A program for breeding the trait into higher-yielding varieties was then initiated, and conventional plant breeding techniques were used to transfer the trait into established and promising new rice varieties. Seed collected from these crosses was planted in the field, comprising more than 2,000 unique rows. As the rice approached harvest, rice breeders were invited to visit the field and select seed from plants they felt showed promise. The first two U.S. varieties of Clearfield rice originated from this field and were released from the LSU AgCenter’s Rice Research Station as CL 121 and CL 141.
Meanwhile, the search continued for additional herbicide-resistant rice plants, with the hope of finding a higher resistance level. The first plant discovered had sufficient resistance for commercial use, but sometimes exhibited injury symptoms from the herbicide application. The plants recovered and yields were not affected, but a higher resistance level would avoid the temporary discoloration and slowing of growth sometimes observed.
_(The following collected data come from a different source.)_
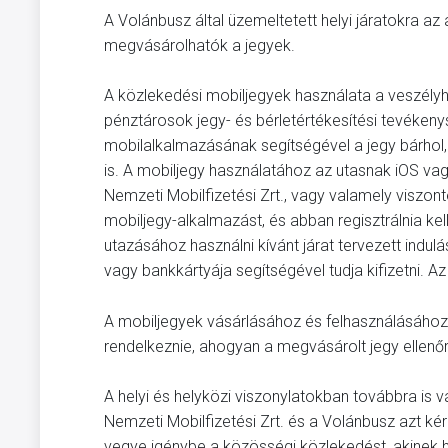
A Volánbusz által üzemeltetett helyi járatokra az
megvásárolhatók a jegyek.
A közlekedési mobiljegyek használata a veszélyh
pénztárosok jegy- és bérletértékesítési tevékeny
mobilalkalmazásának segítségével a jegy bárhol, 
is. A mobiljegy használatához az utasnak iOS vagy
Nemzeti Mobilfizetési Zrt., vagy valamely viszon
mobiljegy-alkalmazást, és abban regisztrálnia ke
utazásához használni kívánt járat tervezett indulá
vagy bankkártyája segítségével tudja kifizetni. A
A mobiljegyek vásárlásához és felhasználásához
rendelkeznie, ahogyan a megvásárolt jegy ellenőr
A helyi és helyközi viszonylatokban továbbra is 
Nemzeti Mobilfizetési Zrt. és a Volánbusz azt 
vegye igénybe a közösségi közlekedést, akinek h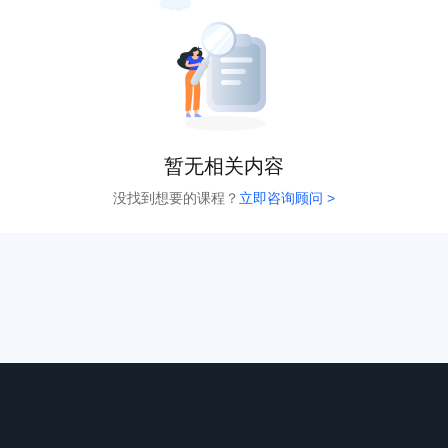
暂无相关内容
没找到想要的课程？
立即咨询顾问 >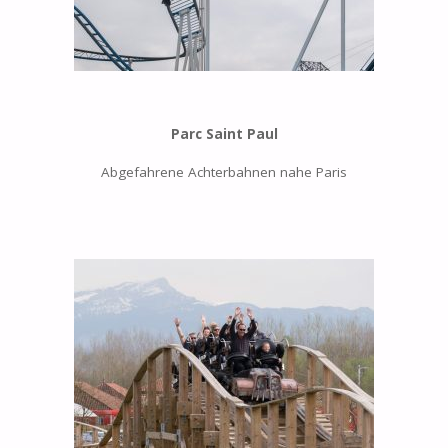
Parc Saint Paul
Abgefahrene Achterbahnen nahe Paris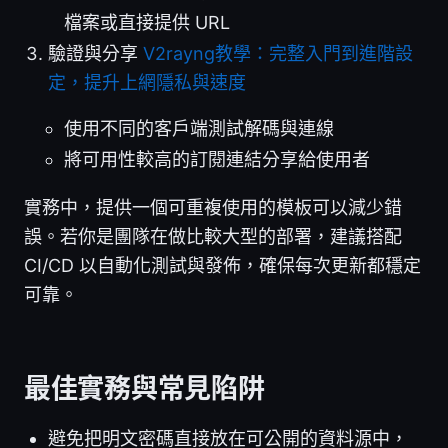
檔案或直接提供 URL
驗證與分享
V2rayng教學：完整入門到進階設
定，提升上網隱私與速度
使用不同的客戶端測試解碼與連線
將可用性較高的訂閱連結分享給使用者
實務中，提供一個可重複使用的模板可以減少錯
誤。若你是團隊在做比較大型的部署，建議搭配
CI/CD 以自動化測試與發佈，確保每次更新都穩定
可靠。
最佳實務與常見陷阱
避免把明文密碼直接放在可公開的資料源中，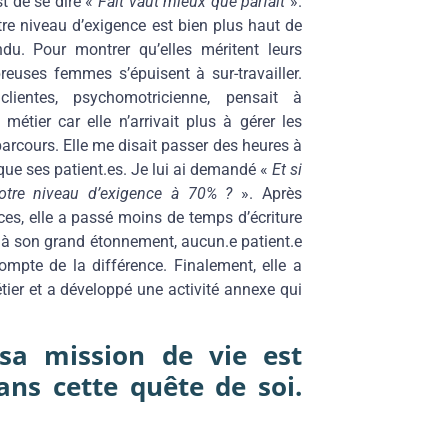
st de se dire «
Fait vaut mieux que parfait
».
tre niveau d’exigence est bien plus haut de
ndu. Pour montrer qu’elles méritent leurs
euses femmes s’épuisent à sur-travailler.
ientes, psychomotricienne, pensait à
étier car elle n’arrivait plus à gérer les
parcours. Elle me disait passer des heures à
 que ses patient.es. Je lui ai demandé «
Et si
otre niveau d’exigence à 70% ?
». Après
ces, elle a passé moins de temps d’écriture
et à son grand étonnement, aucun.e patient.e
ompte de la différence. Finalement, elle a
ier et a développé une activité annexe qui
sa mission de vie est
ns cette quête de soi.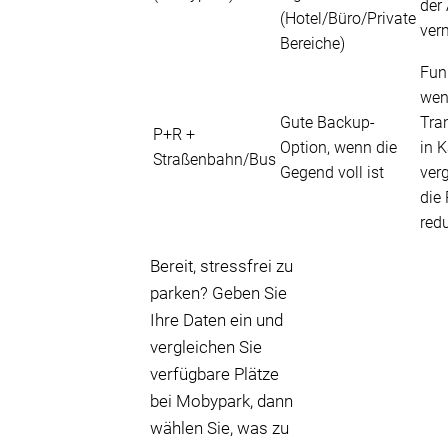
der
(Hotel/Büro/Private
ver
Bereiche)
Funk
wen
Gute Backup-
Tra
P+R +
Option, wenn die
in 
Straßenbahn/Bus
Gegend voll ist
ver
die 
red
Bereit, stressfrei zu
parken? Geben Sie
Ihre Daten ein und
vergleichen Sie
verfügbare Plätze
bei Mobypark, dann
wählen Sie, was zu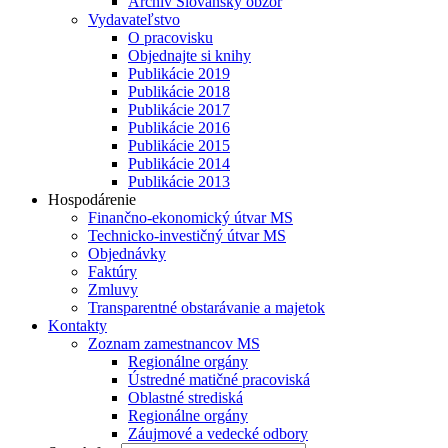
Archív Slovanský obzor
Vydavateľstvo
O pracovisku
Objednajte si knihy
Publikácie 2019
Publikácie 2018
Publikácie 2017
Publikácie 2016
Publikácie 2015
Publikácie 2014
Publikácie 2013
Hospodárenie
Finančno-ekonomický útvar MS
Technicko-investičný útvar MS
Objednávky
Faktúry
Zmluvy
Transparentné obstarávanie a majetok
Kontakty
Zoznam zamestnancov MS
Regionálne orgány
Ústredné matičné pracoviská
Oblastné strediská
Regionálne orgány
Záujmové a vedecké odbory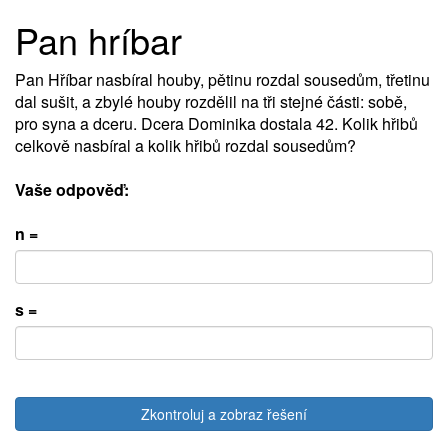
Pan hríbar
Pan Hříbar nasbíral houby, pětinu rozdal sousedům, třetinu
dal sušit, a zbylé houby rozdělil na tři stejné části: sobě,
pro syna a dceru. Dcera Dominika dostala 42. Kolik hřibů
celkově nasbíral a kolik hřibů rozdal sousedům?
Vaše odpověď:
n =
s =
Zkontroluj a zobraz řešení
During the subsequent five-year period, another billion seeds and seedlings were tested before a second herbicide-resistant plant was discovered. Further testing of progeny from this plant indicated that it was considerably more herbicide-resistant than the first plant discovered. It exhibited almost no injury symptoms, even when subjected to excessively high rates of the most potent imidazolinone herbicides tested. It was also high-yielding and produced excellent quality grain. An increase of the seeds tracing back to this discovered plant was conducted to develop the rice variety named CL 161 for release to growers. Within a year CL 161 essentially replaced CL 121 and CL 141, and the acreage planted to Clearfield rice in 2003 increased by nearly threefold over the previous year. The number of acres planted with this naturally herbicide-resistant rice is expected to continue to increase for several years.
Timothy P. Croughan, Professor, Rice Research Station, Crowley, La.
(This article appeared in the fall 2003 issue of Louisiana Agriculture.)